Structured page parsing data
====================
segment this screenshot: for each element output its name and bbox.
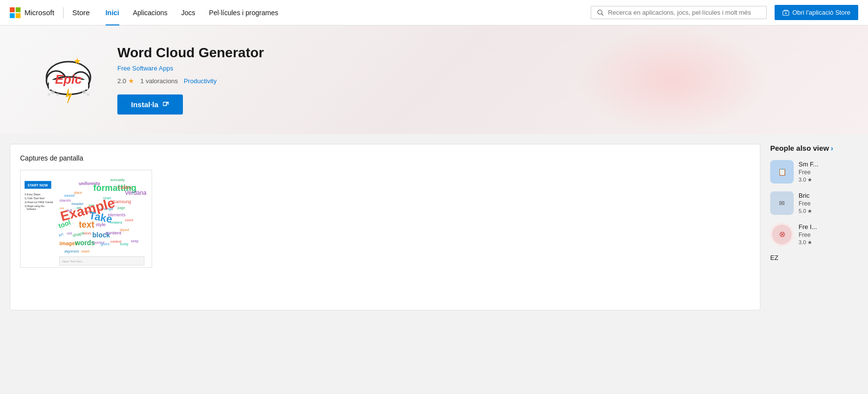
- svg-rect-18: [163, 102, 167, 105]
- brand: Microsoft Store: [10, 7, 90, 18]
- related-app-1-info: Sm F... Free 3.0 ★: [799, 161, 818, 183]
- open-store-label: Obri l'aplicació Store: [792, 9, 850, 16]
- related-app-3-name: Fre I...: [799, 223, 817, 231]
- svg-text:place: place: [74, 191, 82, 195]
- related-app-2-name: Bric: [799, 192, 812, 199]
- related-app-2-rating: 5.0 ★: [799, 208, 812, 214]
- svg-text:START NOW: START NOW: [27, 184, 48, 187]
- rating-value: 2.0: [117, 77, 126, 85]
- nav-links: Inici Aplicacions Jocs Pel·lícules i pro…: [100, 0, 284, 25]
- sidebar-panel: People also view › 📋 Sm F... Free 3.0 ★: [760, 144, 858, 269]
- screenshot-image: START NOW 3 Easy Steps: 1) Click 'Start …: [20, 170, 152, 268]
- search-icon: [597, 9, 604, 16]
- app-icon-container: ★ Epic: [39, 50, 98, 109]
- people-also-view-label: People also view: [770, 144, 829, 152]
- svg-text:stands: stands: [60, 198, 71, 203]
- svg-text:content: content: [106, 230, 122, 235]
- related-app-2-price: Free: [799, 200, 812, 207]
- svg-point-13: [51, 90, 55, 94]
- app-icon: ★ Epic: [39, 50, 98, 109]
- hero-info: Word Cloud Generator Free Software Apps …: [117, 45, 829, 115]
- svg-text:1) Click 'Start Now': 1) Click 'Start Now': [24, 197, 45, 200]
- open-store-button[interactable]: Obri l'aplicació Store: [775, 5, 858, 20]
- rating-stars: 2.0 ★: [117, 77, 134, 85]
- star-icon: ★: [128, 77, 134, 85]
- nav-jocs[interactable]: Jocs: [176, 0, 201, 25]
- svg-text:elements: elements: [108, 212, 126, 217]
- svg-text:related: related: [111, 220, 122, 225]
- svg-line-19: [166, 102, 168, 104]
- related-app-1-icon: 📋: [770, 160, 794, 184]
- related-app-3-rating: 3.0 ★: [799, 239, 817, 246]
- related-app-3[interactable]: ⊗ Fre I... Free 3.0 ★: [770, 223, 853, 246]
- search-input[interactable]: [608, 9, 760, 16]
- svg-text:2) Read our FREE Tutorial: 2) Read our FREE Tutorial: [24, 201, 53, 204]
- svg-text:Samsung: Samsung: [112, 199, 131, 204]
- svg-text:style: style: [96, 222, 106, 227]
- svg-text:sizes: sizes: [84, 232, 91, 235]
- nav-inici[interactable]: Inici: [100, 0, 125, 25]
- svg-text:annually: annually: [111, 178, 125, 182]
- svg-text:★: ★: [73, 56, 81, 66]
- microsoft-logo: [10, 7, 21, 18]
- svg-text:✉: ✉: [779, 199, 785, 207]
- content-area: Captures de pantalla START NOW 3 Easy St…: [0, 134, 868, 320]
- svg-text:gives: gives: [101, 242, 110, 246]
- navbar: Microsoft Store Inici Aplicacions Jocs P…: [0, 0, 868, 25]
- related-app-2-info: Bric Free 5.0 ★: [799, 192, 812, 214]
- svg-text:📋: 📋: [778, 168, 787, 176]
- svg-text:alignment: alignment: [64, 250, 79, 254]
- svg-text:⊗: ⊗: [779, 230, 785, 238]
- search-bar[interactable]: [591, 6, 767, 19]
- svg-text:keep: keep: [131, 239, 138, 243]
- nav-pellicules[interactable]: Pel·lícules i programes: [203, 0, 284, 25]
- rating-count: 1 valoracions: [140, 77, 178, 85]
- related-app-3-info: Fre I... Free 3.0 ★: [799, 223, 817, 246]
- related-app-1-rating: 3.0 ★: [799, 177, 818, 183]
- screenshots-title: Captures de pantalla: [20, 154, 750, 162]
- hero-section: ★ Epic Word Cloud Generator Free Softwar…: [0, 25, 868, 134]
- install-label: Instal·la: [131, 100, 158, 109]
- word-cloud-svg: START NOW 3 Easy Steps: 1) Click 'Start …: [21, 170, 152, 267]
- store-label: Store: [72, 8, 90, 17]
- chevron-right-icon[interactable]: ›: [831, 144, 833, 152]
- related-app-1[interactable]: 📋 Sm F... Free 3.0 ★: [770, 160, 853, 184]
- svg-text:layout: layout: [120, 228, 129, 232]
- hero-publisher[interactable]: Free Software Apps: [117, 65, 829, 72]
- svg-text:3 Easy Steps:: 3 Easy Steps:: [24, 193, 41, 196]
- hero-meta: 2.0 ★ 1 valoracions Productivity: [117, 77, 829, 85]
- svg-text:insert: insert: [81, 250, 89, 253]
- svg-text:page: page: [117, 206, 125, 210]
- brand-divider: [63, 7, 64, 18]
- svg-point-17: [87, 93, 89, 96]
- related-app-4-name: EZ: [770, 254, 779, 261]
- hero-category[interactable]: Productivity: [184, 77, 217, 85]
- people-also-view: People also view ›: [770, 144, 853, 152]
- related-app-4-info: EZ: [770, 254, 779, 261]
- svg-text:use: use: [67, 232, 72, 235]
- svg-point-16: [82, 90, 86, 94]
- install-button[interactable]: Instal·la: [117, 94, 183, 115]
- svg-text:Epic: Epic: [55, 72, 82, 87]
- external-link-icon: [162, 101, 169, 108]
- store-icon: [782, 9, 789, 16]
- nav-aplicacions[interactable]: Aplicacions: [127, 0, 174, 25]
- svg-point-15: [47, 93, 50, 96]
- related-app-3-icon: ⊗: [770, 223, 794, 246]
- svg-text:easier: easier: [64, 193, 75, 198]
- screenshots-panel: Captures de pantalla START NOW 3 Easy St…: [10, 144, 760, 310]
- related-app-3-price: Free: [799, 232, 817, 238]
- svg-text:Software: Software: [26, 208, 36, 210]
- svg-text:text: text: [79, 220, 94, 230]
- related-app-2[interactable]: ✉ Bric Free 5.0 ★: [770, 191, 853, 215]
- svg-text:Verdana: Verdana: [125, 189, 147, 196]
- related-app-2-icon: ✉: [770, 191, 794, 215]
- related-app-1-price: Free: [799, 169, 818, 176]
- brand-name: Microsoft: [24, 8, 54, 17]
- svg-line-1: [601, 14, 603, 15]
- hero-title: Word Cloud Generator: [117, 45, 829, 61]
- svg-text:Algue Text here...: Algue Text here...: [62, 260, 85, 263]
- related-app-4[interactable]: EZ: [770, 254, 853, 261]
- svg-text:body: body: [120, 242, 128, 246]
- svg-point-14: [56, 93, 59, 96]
====================
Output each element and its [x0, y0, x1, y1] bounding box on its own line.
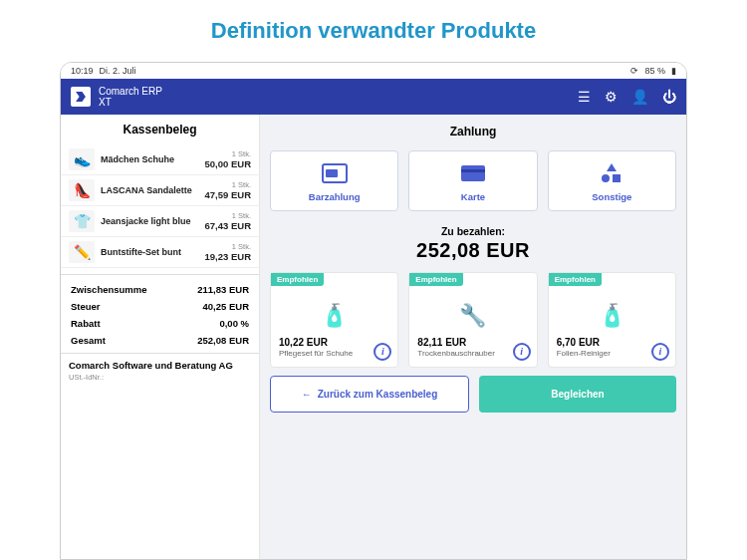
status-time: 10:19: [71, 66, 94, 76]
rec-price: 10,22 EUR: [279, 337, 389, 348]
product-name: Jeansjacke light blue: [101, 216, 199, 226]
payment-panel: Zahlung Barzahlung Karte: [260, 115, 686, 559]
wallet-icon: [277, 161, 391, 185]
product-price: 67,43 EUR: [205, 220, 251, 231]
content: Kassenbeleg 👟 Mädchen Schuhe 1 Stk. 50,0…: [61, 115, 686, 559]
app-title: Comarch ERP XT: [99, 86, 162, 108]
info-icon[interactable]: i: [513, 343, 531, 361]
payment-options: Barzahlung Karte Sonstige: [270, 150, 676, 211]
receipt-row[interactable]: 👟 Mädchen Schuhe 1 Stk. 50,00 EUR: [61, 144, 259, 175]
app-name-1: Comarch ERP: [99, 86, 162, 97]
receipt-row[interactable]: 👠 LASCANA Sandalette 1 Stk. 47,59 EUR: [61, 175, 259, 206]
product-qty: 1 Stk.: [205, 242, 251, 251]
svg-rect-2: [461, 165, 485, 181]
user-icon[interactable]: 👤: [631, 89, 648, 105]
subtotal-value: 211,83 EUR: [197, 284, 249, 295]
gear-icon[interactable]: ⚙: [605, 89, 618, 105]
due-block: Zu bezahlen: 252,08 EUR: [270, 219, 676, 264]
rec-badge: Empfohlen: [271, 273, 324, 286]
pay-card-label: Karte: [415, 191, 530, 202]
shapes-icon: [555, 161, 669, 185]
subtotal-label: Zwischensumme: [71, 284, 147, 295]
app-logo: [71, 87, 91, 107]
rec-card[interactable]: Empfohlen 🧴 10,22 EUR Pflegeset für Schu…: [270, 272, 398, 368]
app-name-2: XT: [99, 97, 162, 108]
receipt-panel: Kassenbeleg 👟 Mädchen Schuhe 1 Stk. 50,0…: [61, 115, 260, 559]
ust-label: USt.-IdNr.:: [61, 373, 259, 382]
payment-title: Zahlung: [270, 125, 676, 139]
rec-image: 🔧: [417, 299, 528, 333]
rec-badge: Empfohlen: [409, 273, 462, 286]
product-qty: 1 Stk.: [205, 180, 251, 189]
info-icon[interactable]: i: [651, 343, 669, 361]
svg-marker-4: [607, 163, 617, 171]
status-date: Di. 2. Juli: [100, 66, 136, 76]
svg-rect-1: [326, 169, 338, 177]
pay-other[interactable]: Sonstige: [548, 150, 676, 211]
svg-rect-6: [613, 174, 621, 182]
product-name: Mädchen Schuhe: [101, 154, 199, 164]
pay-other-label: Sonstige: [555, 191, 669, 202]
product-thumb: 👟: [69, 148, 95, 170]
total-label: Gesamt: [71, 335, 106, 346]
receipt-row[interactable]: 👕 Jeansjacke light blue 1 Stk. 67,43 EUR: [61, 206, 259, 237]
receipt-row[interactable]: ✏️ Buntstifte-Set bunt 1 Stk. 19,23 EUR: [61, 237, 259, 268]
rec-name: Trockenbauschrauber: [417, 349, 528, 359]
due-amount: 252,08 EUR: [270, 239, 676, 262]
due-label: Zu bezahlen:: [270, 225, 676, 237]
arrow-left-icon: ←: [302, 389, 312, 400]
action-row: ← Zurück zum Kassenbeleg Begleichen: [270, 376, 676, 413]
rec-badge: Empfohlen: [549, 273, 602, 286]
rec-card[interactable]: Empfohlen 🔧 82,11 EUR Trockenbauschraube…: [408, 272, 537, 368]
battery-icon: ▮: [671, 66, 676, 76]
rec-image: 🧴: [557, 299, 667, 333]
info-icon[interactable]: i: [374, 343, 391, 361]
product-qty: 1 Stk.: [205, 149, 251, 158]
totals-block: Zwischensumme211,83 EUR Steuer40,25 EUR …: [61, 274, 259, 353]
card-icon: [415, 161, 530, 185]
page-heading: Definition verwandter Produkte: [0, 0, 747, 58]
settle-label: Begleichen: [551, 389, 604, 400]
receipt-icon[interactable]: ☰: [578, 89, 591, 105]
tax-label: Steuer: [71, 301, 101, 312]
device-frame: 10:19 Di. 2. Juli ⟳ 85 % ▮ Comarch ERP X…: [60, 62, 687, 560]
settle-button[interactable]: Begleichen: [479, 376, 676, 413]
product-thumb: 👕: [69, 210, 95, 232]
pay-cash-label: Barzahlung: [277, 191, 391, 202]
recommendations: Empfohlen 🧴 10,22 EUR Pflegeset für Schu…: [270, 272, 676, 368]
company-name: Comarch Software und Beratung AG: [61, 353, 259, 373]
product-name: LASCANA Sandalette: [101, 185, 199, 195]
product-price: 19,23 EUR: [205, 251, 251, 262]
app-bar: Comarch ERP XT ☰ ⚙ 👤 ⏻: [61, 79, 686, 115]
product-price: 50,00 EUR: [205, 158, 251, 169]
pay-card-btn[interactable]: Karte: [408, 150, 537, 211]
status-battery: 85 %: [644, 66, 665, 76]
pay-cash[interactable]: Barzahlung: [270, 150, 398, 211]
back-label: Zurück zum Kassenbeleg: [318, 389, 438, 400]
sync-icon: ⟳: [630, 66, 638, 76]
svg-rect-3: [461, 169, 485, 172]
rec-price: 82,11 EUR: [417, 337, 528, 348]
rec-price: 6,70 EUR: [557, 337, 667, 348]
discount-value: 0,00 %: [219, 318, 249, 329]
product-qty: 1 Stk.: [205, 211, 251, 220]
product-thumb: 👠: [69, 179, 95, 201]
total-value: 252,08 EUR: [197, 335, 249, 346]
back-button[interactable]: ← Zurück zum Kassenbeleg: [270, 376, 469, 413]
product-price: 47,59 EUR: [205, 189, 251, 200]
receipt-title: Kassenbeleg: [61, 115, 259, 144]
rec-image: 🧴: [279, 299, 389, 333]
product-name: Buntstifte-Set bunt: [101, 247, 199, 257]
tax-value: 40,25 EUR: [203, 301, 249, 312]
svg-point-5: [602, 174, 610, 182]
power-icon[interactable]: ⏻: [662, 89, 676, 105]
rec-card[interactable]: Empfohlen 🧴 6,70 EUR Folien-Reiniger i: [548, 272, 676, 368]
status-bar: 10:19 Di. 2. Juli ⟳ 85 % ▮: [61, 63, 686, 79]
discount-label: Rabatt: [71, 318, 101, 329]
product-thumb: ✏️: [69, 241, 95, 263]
====================
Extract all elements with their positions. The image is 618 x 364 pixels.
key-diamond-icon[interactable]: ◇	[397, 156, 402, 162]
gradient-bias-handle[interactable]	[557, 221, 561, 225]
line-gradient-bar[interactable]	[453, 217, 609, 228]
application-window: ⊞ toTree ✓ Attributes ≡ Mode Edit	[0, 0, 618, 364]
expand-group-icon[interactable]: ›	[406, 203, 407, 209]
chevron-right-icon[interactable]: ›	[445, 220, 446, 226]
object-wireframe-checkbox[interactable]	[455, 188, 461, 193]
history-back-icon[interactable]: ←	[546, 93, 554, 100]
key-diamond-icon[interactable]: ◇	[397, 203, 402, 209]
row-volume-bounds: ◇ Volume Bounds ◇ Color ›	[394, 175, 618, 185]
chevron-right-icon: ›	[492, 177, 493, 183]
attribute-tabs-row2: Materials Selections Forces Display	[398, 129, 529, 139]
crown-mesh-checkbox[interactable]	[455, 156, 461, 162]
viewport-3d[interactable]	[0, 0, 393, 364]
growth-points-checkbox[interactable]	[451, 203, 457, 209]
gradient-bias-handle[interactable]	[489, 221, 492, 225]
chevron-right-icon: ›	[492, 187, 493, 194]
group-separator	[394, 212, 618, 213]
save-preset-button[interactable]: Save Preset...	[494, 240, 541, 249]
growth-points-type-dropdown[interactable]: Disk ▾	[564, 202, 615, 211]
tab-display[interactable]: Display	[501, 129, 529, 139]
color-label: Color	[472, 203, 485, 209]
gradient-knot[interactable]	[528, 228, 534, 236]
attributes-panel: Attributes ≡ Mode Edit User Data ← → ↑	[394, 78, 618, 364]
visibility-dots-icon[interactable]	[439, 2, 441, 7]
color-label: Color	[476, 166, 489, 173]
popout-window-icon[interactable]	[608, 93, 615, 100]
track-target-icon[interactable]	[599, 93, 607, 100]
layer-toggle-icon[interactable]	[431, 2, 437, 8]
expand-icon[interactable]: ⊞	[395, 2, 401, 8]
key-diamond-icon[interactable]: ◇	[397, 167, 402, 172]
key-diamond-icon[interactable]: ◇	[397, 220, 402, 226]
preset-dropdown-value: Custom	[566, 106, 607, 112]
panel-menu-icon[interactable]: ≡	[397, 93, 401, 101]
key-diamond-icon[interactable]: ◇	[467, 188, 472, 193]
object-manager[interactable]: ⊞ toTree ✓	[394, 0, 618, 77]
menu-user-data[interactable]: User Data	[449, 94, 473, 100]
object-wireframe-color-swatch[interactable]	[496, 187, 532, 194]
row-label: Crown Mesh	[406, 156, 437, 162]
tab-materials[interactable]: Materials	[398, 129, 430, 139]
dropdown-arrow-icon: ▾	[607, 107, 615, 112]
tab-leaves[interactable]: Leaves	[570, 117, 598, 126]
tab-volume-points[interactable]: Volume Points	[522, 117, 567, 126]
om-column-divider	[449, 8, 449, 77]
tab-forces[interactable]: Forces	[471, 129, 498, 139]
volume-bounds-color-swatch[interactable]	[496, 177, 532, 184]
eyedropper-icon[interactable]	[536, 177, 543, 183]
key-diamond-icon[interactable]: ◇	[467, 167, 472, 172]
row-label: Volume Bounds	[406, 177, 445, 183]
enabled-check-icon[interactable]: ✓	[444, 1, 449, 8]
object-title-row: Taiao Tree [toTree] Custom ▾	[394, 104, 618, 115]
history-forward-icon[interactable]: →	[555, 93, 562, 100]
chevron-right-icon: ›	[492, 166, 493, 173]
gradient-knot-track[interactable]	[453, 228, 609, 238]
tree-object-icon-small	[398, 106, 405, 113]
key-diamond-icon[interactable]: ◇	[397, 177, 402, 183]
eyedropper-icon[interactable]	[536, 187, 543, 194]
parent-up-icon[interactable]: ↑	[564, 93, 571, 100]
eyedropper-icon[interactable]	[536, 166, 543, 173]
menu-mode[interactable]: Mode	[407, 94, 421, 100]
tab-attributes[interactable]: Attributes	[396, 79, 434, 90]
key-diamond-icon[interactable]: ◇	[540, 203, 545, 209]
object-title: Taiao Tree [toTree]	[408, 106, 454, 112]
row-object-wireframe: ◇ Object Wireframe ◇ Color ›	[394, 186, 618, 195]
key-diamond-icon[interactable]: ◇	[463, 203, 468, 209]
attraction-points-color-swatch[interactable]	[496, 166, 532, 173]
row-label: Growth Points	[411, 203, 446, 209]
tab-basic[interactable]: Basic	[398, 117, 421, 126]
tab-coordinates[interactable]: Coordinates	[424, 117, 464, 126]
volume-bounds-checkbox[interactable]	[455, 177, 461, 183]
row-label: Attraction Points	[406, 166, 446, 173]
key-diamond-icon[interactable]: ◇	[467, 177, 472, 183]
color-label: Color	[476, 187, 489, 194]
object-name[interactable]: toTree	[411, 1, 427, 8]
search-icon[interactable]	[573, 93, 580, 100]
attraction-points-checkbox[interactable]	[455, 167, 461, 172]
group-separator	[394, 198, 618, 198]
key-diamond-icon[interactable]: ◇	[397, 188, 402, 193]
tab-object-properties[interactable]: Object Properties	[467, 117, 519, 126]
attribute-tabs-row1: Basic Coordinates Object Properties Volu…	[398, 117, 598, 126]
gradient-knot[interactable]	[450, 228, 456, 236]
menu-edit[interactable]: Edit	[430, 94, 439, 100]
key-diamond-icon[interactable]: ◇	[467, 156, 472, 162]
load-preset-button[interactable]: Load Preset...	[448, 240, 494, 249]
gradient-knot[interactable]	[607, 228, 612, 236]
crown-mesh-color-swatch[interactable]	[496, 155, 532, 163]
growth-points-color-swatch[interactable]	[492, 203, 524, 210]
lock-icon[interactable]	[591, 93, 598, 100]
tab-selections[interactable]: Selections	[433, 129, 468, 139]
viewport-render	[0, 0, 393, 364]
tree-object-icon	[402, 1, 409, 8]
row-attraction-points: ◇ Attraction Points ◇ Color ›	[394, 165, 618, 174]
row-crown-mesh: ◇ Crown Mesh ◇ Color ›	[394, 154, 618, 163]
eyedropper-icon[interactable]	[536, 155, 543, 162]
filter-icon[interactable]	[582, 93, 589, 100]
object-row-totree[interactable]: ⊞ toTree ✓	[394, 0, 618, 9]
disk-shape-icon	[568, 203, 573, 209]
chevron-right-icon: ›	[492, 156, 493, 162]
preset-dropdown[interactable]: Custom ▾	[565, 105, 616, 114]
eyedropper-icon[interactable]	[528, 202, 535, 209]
====================
# Instructions to follow:
Only one thing is wanted in reply: the number of lines in the entries that hold the string "receipt".

# Exercise output:
7